**** Data records ****

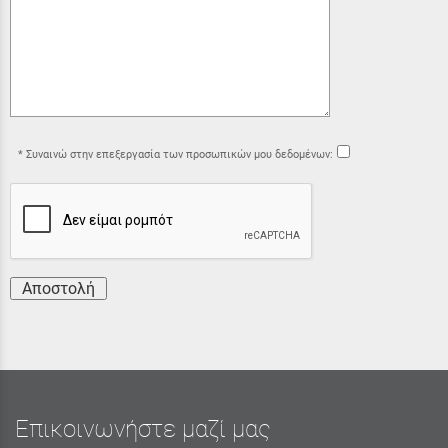
Συναινώ στην επεξεργασία των προσωπικών μου δεδομένων:
Αποστολή
Επικοινωνήστε μαζί μας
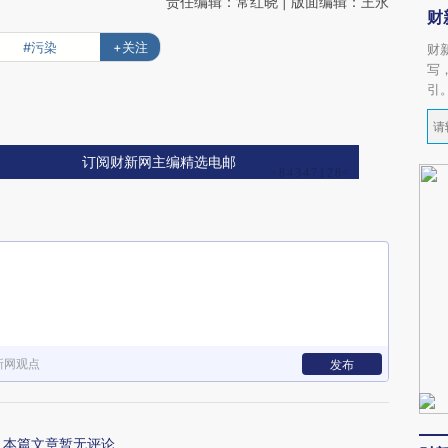
责任编辑：常红晓 | 版面编辑：王永
财
#污染
+关注
财
写
引
订阅财新网主编精选电邮
新网观点
发布
本篇文章暂无评论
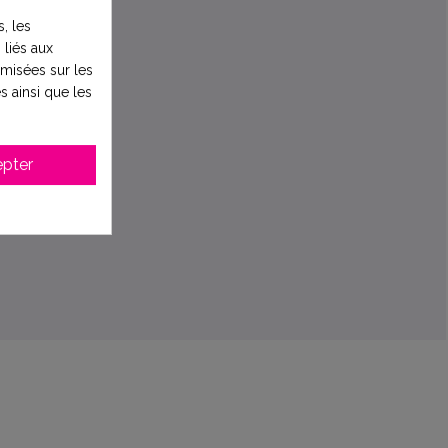
, les
 liés aux
timisées sur les
s ainsi que les
pter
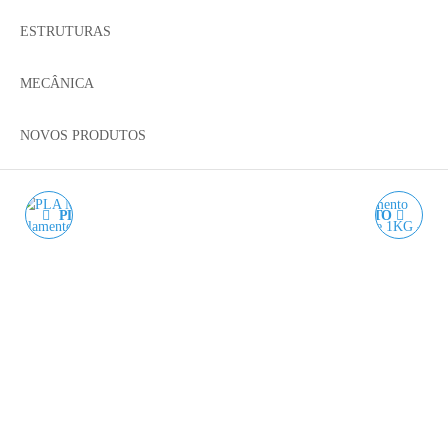
ESTRUTURAS
MECÂNICA
NOVOS PRODUTOS
PLA MATE VERMELHO
PLA TOUGH CINZENTO
FRAMBOESA WINKLE -
IRON WINKLE - 1KG
1KG 1.75MM
1.75MM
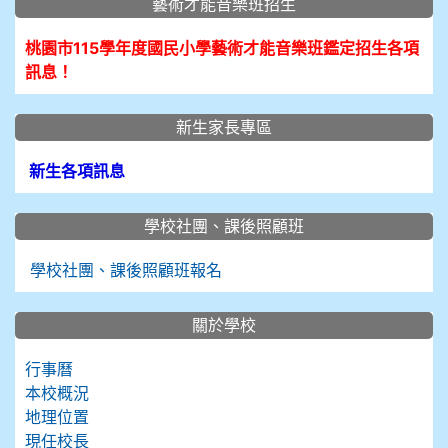
藝術才能音樂班招生
桃園市115學年度國民小學藝術才能音樂班鑑定招生各項
訊息！
新生家長專區
新生各項訊息
學校社團、課後照顧班
學校社團、課後照顧班報名
關於學校
行事曆
本校概況
地理位置
現任校長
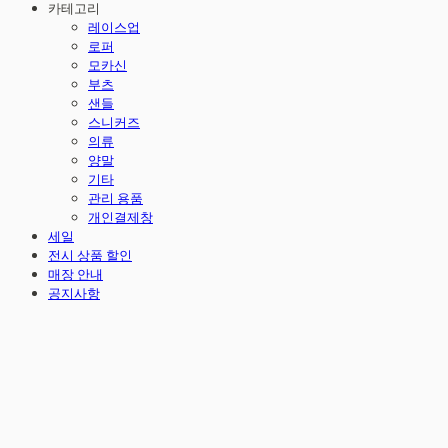
카테고리
레이스업
로퍼
모카신
부츠
샌들
스니커즈
의류
양말
기타
관리 용품
개인결제창
세일
전시 상품 할인
매장 안내
공지사항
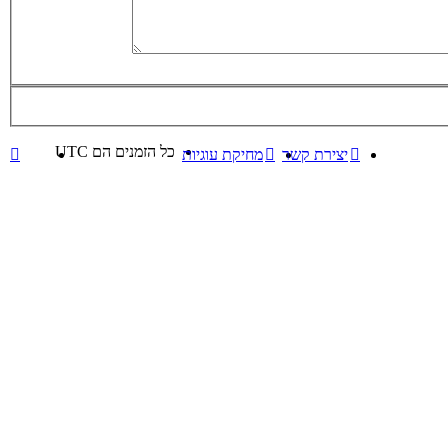
כל הזמנים הם
UTC
יצירת קשר
מחיקת עוגיות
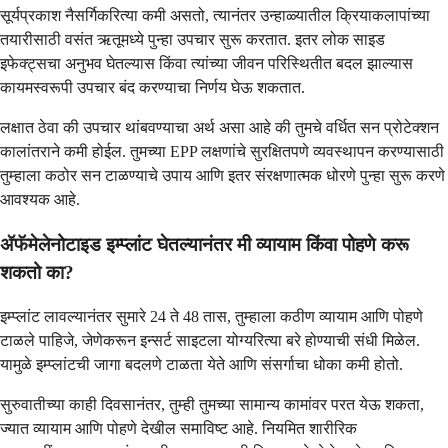
सूर्यप्रकाश नैसर्गिकरित्या कमी असतो, त्यानंतर उन्हाळ्यातील क्रियाकलापांच्या
तयारीसाठी वसंत ऋतूमध्ये पुन्हा उपचार सुरू करतात. इतर लोक साइड
इफेक्ट्सचा अनुभव घेतल्यास किंवा त्यांच्या जीवन परिस्थितीत बदल झाल्यास
कायमस्वरूपी उपचार बंद करण्याचा निर्णय घेऊ शकतात.
लक्षात ठेवा की उपचार थांबवण्याचा अर्थ असा आहे की तुमचे वर्धित सन प्रोटेक्शन
कालांतराने कमी होईल. तुमच्या EPP लक्षणांचे सुरक्षितपणे व्यवस्थापन करण्यासाठी
तुम्हाला कठोर सन टाळण्याचे उपाय आणि इतर संरक्षणात्मक धोरणे पुन्हा सुरू करणे
आवश्यक आहे.
ॲफॅमेलेनोटाइड इम्प्लांट घेतल्यानंतर मी व्यायाम किंवा पोहणे करू
शकतो का?
इम्प्लांट लावल्यानंतर सुमारे 24 ते 48 तास, तुम्हाला कठीण व्यायाम आणि पोहणे
टाळले पाहिजे, जेणेकरून इन्सर्ट साइटला योग्यरित्या बरे होण्याची संधी मिळेल.
यामुळे इम्प्लांटची जागा बदलणे टाळता येते आणि संसर्गाचा धोका कमी होतो.
सुरुवातीच्या काही दिवसानंतर, तुम्ही तुमच्या सामान्य कामांवर परत येऊ शकता,
ज्यात व्यायाम आणि पोहणे देखील समाविष्ट आहे. नियमित शारीरिक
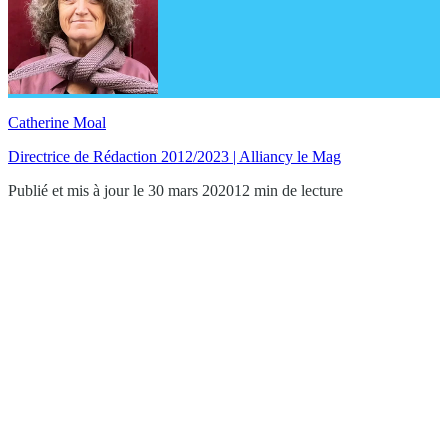
Catherine Moal
Directrice de Rédaction 2012/2023 | Alliancy le Mag
Publié et mis à jour le 30 mars 2020
12 min de lecture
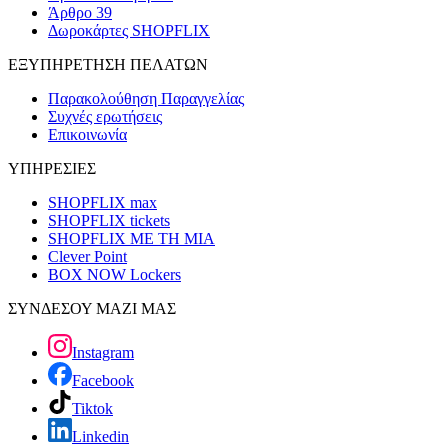
Άρθρο 39
Δωροκάρτες SHOPFLIX
ΕΞΥΠΗΡΕΤΗΣΗ ΠΕΛΑΤΩΝ
Παρακολούθηση Παραγγελίας
Συχνές ερωτήσεις
Επικοινωνία
ΥΠΗΡΕΣΙΕΣ
SHOPFLIX max
SHOPFLIX tickets
SHOPFLIX ΜΕ ΤΗ ΜΙΑ
Clever Point
BOX NOW Lockers
ΣΥΝΔΕΣΟΥ ΜΑΖΙ ΜΑΣ
Instagram
Facebook
Tiktok
Linkedin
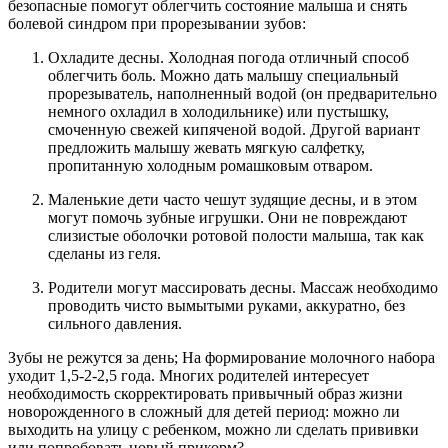
безопасные помогут облегчить состояние малыша и снять
болевой синдром при прорезывании зубов:
Охладите десны. Холодная погода отличный способ
облегчить боль. Можно дать малышу специальный
прорезыватель, наполненный водой (он предварительно
немного охладил в холодильнике) или пустышку,
смоченную свежей кипяченой водой. Другой вариант
предложить малышу жевать мягкую салфетку,
пропитанную холодным ромашковым отваром.
Маленькие дети часто чешут зудящие десны, и в этом
могут помочь зубные игрушки. Они не повреждают
слизистые оболочки ротовой полости малыша, так как
сделаны из геля.
Родители могут массировать десны. Массаж необходимо
проводить чисто вымытыми руками, аккуратно, без
сильного давления.
Зубы не режутся за день; На формирование молочного набора
уходит 1,5-2-2,5 года. Многих родителей интересует
необходимость скорректировать привычный образ жизни
новорожденного в сложный для детей период: можно ли
выходить на улицу с ребенком, можно ли сделать прививки
или попробовать новый прикорм?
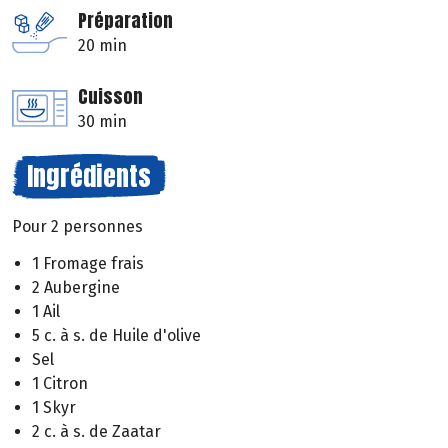
Préparation
20 min
Cuisson
30 min
Ingrédients
Pour 2 personnes
1 Fromage frais
2 Aubergine
1 Ail
5 c. à s. de Huile d'olive
Sel
1 Citron
1 Skyr
2 c. à s. de Zaatar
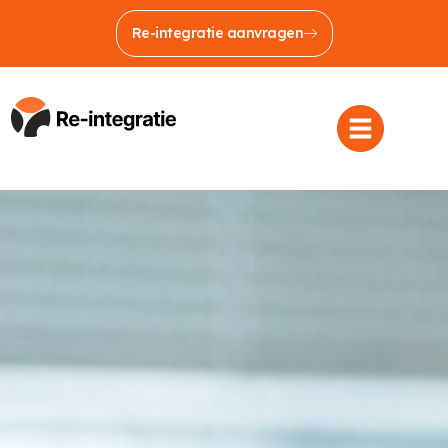
Re-integratie aanvragen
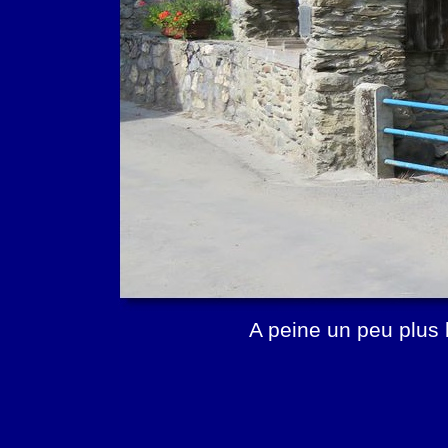
A peine un peu plus b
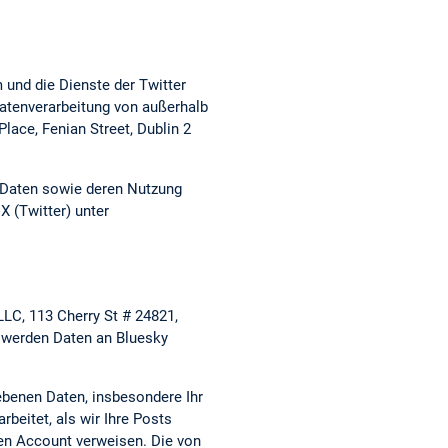
 und die Dienste der Twitter
 Datenverarbeitung von außerhalb
lace, Fenian Street, Dublin 2
en Daten sowie deren Nutzung
X (Twitter) unter
LC, 113 Cherry St # 24821,
 werden Daten an Bluesky
ebenen Daten, insbesondere Ihr
beitet, als wir Ihre Posts
ren Account verweisen. Die von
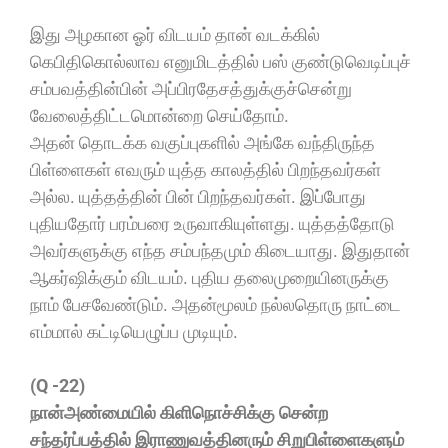
இது அழகான ஓர் விடயம் தான் வடக்கில்
கெபிதிகொல்லாவ எனுமிடத்தில் பஸ் குண்டுவெடிப்புச்
சம்பவத்தின்பின் அப்பிரதேசத்துக்குச்சென்று
வேலைத்திட்டமொன்றை செய்தோம்.
அதன் தொடக்க வகுப்புகளில் அங்கே வந்திருந்த
பிள்ளைகள் எவரும் யுத்த காலத்தில் பிறந்தவர்கள்
அல்ல. யுத்தத்தின் பின் பிறந்தவர்கள். இப்போது
புதியதோர் பரம்பரை உருவாகியுள்ளது. யுத்தத்தோடு
அவர்களுக்கு எந்த சம்பந்தமும் கிடையாது. இதுதான்
ஆகர்ஷிக்கும் விடயம். புதிய தலைமுறையினருக்கு
நாம் பேசவேண்டும். அதன்மூலம் நல்லதொரு நாட்டை
எம்மால் கட்டியெழுப்ப முடியும்.
(Q -22)
நான்அண்மையில் கிளிநொச்சிக்கு சென்ற
சந்தர்ப்பத்தில் இராணுவத்தினரும் சிறுபிள்ளைகளும்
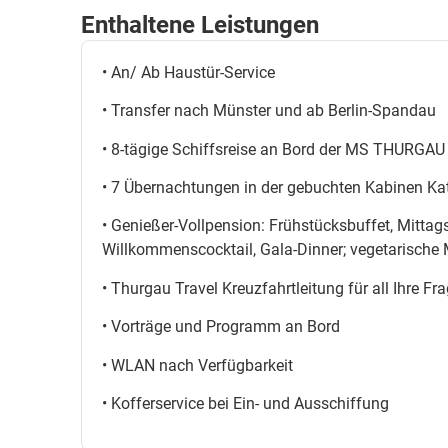
glitzernd im dunklen Wasser spiegeln. Eine Reise voll
Enthaltene Leistungen
Flusslandschaft mit dem Flair bedeutender Städte ve
• An/ Ab Haustür-Service
• Transfer nach Münster und ab Berlin-Spandau
• 8-tägige Schiffsreise an Bord der MS THURGA
• 7 Übernachtungen in der gebuchten Kabinen Ka
• Genießer-Vollpension: Frühstücksbuffet, Mitt
Willkommenscocktail, Gala-Dinner; vegetarische
• Thurgau Travel Kreuzfahrtleitung für all Ihre Fr
• Vorträge und Programm an Bord
• WLAN nach Verfügbarkeit
• Kofferservice bei Ein- und Ausschiffung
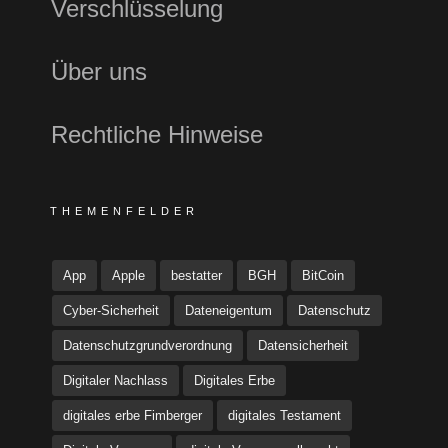
Verschlüsselung
Über uns
Rechtliche Hinweise
THEMENFELDER
App
Apple
bestatter
BGH
BitCoin
Cyber-Sicherheit
Dateneigentum
Datenschutz
Datenschutzgrundverordnung
Datensicherheit
Digitaler Nachlass
Digitales Erbe
digitales erbe Fimberger
digitales Testament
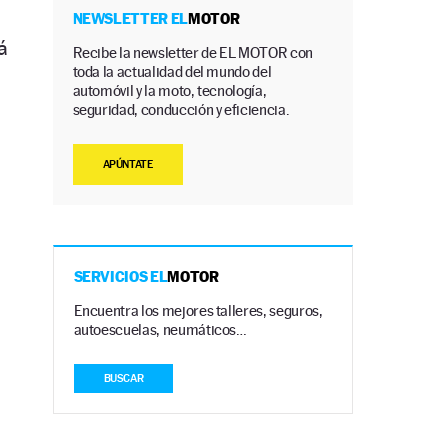
NEWSLETTER EL
MOTOR
á
Recibe la newsletter de EL MOTOR con
toda la actualidad del mundo del
automóvil y la moto, tecnología,
seguridad, conducción y eficiencia.
APÚNTATE
SERVICIOS EL
MOTOR
Encuentra los mejores talleres, seguros,
autoescuelas, neumáticos…
BUSCAR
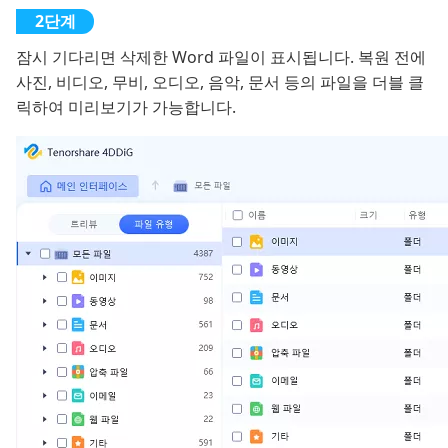
잠시 기다리면 삭제한 Word 파일이 표시됩니다. 복원 전에
사진, 비디오, 무비, 오디오, 음악, 문서 등의 파일을 더블 클
릭하여 미리보기가 가능합니다.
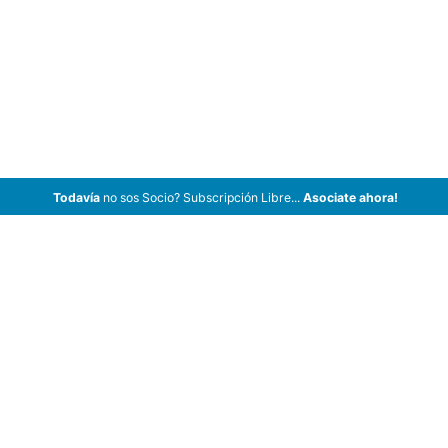
Todavía
no sos Socio? Subscripción Libre...
Asociate ahora!
ArCar Coches Antiguos, Coches Clásicos, Coches de Colección,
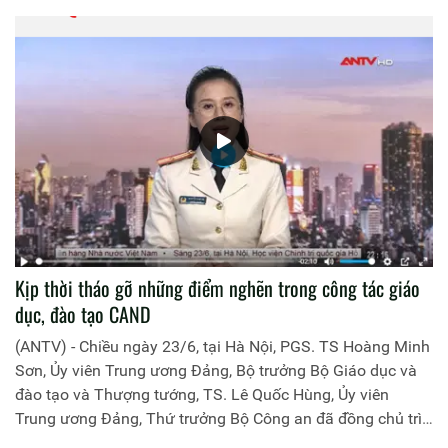
Kịp thời tháo gỡ những điểm nghẽn trong công tác giáo
dục, đào tạo CAND
(ANTV) - Chiều ngày 23/6, tại Hà Nội, PGS. TS Hoàng Minh
Sơn, Ủy viên Trung ương Đảng, Bộ trưởng Bộ Giáo dục và
đào tạo và Thượng tướng, TS. Lê Quốc Hùng, Ủy viên
Trung ương Đảng, Thứ trưởng Bộ Công an đã đồng chủ trì
buổi làm việc với các đơn vị của 2 Bộ về một số nội dung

****

**Exercise aim**. Look through the material above for the string "Twitter" and copy each line that has it.

**Response**.
 und die Dienste der Twitter
X (Twitter) unter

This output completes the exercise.